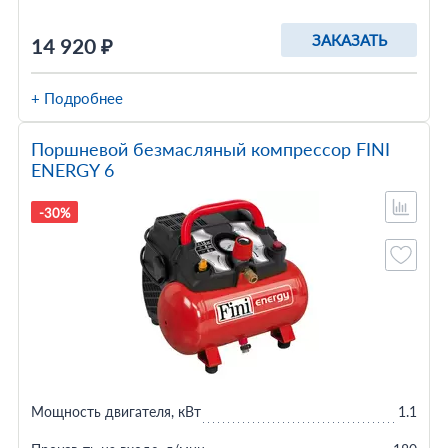
ЗАКАЗАТЬ
14 920 ₽
+ Подробнее
Поршневой безмасляный компрессор FINI
ENERGY 6
-30%
Мощность двигателя, кВт
1.1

····················

* Exercise objective: Could you transcribe all of the data exactly and omit the pictures?

* Problem solution:
ЗАКАЗАТЬ
14 920 ₽
+ Подробнее
Поршневой безмасляный компрессор FINI
ENERGY 6
-30%
Мощность двигателя, кВт
1.1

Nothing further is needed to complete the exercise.